Now, we can incorporate the BERT transformer into a Keras Functional Model. For more information about the Keras Functional API, see: https://www.tensorflow.org/guide/keras/functional.

This model was inspired by the model in this notebook: https://www.kaggle.com/tanulsingh077/deep-learning-for-nlp-zero-to-transformers-bert#BERT-and-Its-Implementation-on-this-Competition, which is a wonderful introduction to NLP!

In [None]:
from tensorflow.keras import regularizers

def build_model():
    #FBertModel
    encoder = TFAutoModel.from_pretrained(model_roBerta)
    input_ids = tf.keras.Input(shape=(SEQ_LEN,), dtype=tf.int32, name="input_ids")
    attention_mask = tf.keras.Input(shape=(SEQ_LEN,), dtype=tf.int32, name="attention_mask")
    # token_type_ids = tf.keras.Input(shape=(SEQ_LEN,), 
                                    #dtype=tf.int32,  name="token_type_ids")  only for BERT  
        
    embedding = encoder([input_ids, attention_mask])[0] #, token_type_ids  only for BERT
    inputs=[input_ids, attention_mask] # , token_type_ids  only for Bert
    #x = tf.keras.layers.Dense(256, activation=tf.nn.relu, kernel_regularizer=regularizers.l1(l1=1e-2))(embedding[:,0,:])#
    output = tf.keras.layers.Dense(3,  activation='softmax')(embedding[:,0,:])
      
    model = tf.keras.Model(inputs=inputs, outputs=output)
    model.compile(tf.keras.optimizers.Adam(lr=1e-6), loss='sparse_categorical_crossentropy', metrics=['accuracy'])   
    return model 

In [None]:
with strategy.scope(): # defines the compute distribution policy for building the model. or in other words: makes sure that the model is created on the TPU/GPU/CPU, depending on to what the Accelerator is set in the Notebook Settings
    model = build_model() # our model is being built
    model.summary()       # let's look at some of its properties

In [None]:
for key in train_input.keys():
    train_input[key] = train_input[key][:,:SEQ_LEN]

In [None]:
history = model.fit(train_input, train['label'], epochs = 20, batch_size=128, validation_split = 0.1) #,callbacks=[hist]) verbose = 1,         
print(history.history.keys())  

In [None]:
test = pd.read_csv("../input/contradictory-my-dear-watson/test.csv")
test_input = bert_encode(test, tokenizer)

In [None]:
 #same for the test set we need to put it in the same size of the model
for key in test_input.keys():
    test_input[key] = test_input[key][:,:SEQ_LEN]
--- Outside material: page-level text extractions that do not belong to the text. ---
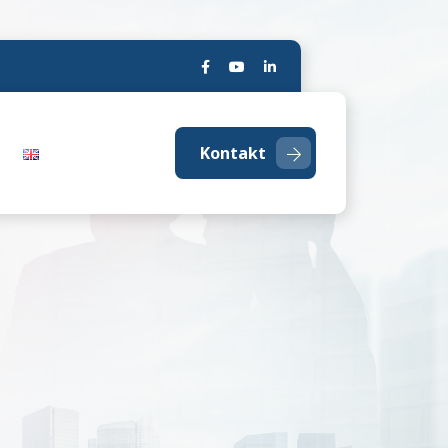
Kontakt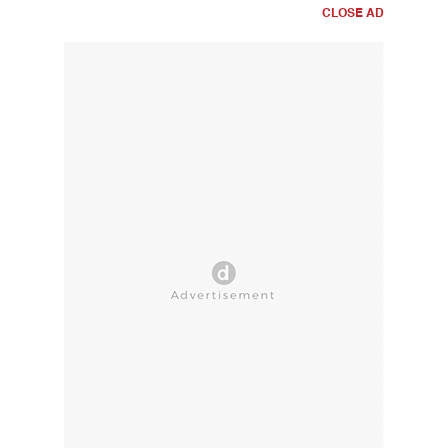
CLOSE AD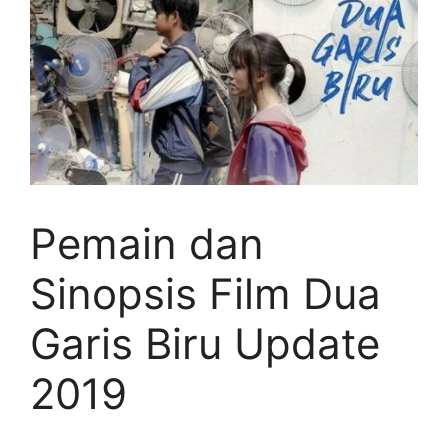
Pemain dan
Sinopsis Film Dua
Garis Biru Update
2019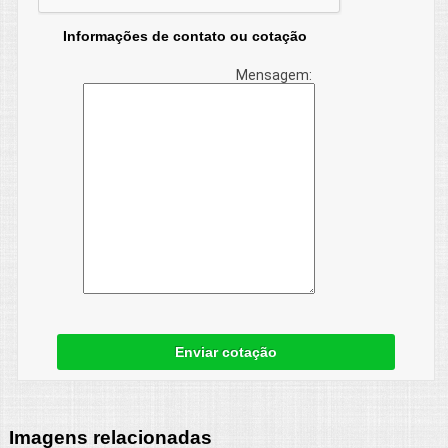
Informações de contato ou cotação
Mensagem:
Enviar cotação
Imagens relacionadas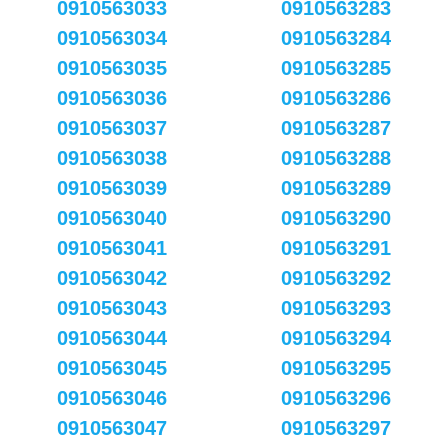
0910563033
0910563283
0910563034
0910563284
0910563035
0910563285
0910563036
0910563286
0910563037
0910563287
0910563038
0910563288
0910563039
0910563289
0910563040
0910563290
0910563041
0910563291
0910563042
0910563292
0910563043
0910563293
0910563044
0910563294
0910563045
0910563295
0910563046
0910563296
0910563047
0910563297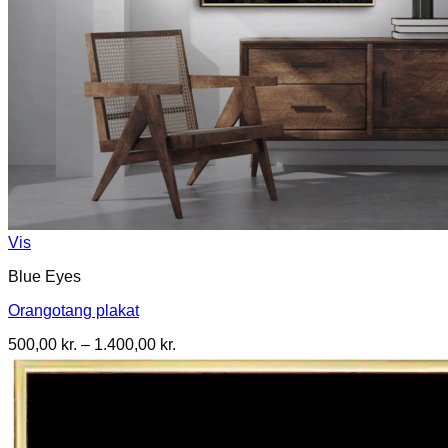
Vis
Blue Eyes
Orangotang plakat
Prisinterval:
500,00
kr.
–
1.400,00
kr.
500,00 kr.
til
1.400,00 kr.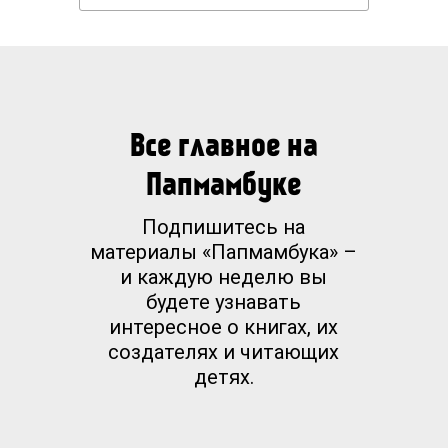
Все главное на
Папмамбуке
Подпишитесь на
материалы «Папмамбука» –
и каждую неделю вы
будете узнавать
интересное о книгах, их
создателях и читающих
детях.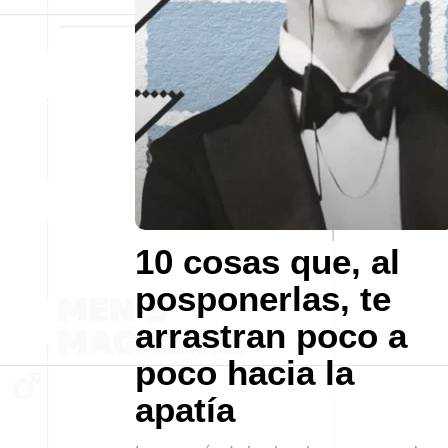
10 cosas que, al
posponerlas, te
arrastran poco a
poco hacia la
apatía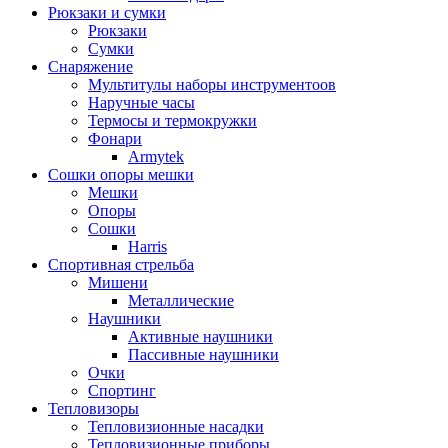
Рюкзаки и сумки
Рюкзаки
Сумки
Снаряжение
Мультитулы наборы инструментоов
Наручные часы
Термосы и термокружки
Фонари
Armytek
Сошки опоры мешки
Мешки
Опоры
Сошки
Harris
Спортивная стрельба
Мишени
Металлические
Наушники
Активные наушники
Пассивные наушники
Очки
Спортинг
Тепловизоры
Тепловизионные насадки
Тепловизионные приборы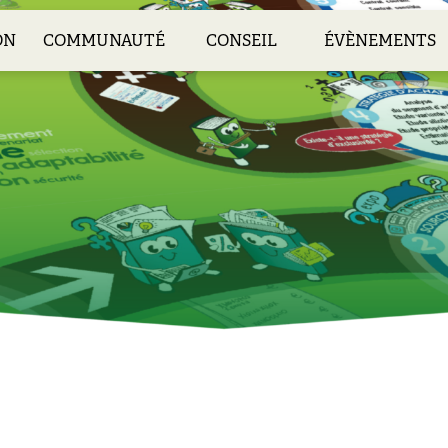
ON
COMMUNAUTÉ
CONSEIL
ÉVÈNEMENTS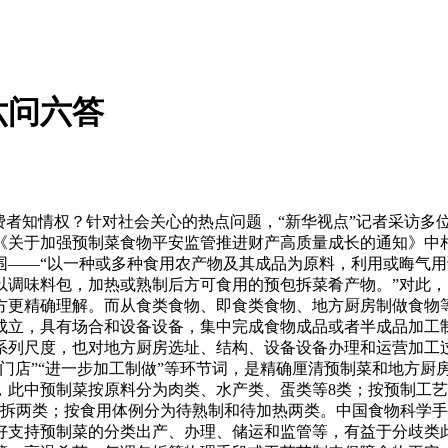
六问六答
者知情权？针对社会关心的热点问题，“新华视点”记者采访多
《关于加强预制菜食物平安监管推进财产高质量成长的通知》中
围——“以一种或多种食用农产物及其成品为原料，利用或晦气
以调味料包，加热或熟制后方可食用的预包拆菜肴产物。”对此
方更精确理解。而从食类食物、即食类食物、地方厨房制做食物
成立，具有场合和设备设备，集中完成食物成品或者半成品加工
系列尺度，也对地方厨房选址、结构、设备设备办理和运营加工
门店”“进一步加工制做”等环节词，是精确厘清预制菜和地方厨
，此中预制菜按原料分为肉类、水产类、蛋类等8类；按预制工艺
包拆两类；按食用体例分为待熟制和待加热两类。中国食物科学
好支持预制菜的分类出产、办理、储运和监管等，有益于分歧类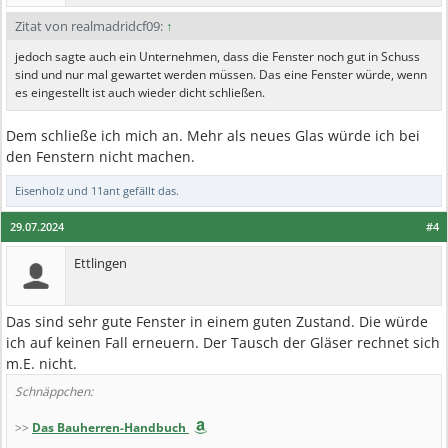
Zitat von realmadridcf09:
↑
jedoch sagte auch ein Unternehmen, dass die Fenster noch gut in Schuss
sind und nur mal gewartet werden müssen. Das eine Fenster würde, wenn
es eingestellt ist auch wieder dicht schließen.
Dem schließe ich mich an. Mehr als neues Glas würde ich bei
den Fenstern nicht machen.
Eisenholz
und
11ant
gefällt das.
29.07.2024
#4
Ettlingen
Das sind sehr gute Fenster in einem guten Zustand. Die würde
ich auf keinen Fall erneuern. Der Tausch der Gläser rechnet sich
m.E. nicht.
Schnäppchen:
>>
Das Bauherren-Handbuch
## Generating & Submitting Predictions

In [None]:
predictions = [np.argmax(i) for i in model.predict(test_input)]

The submission file will consist of the ID column and a prediction column. We can just copy the ID column from the test file, make it a dataframe, and then add our prediction column.

In [None]:
submission = test.id.copy().to_frame()
submission['prediction'] = predictions

In [None]:
submission.head()

In [None]:
submission.to_csv("submission.csv", index = False)

And now we've created our submission file, which can be submitted to the competition. Good luck!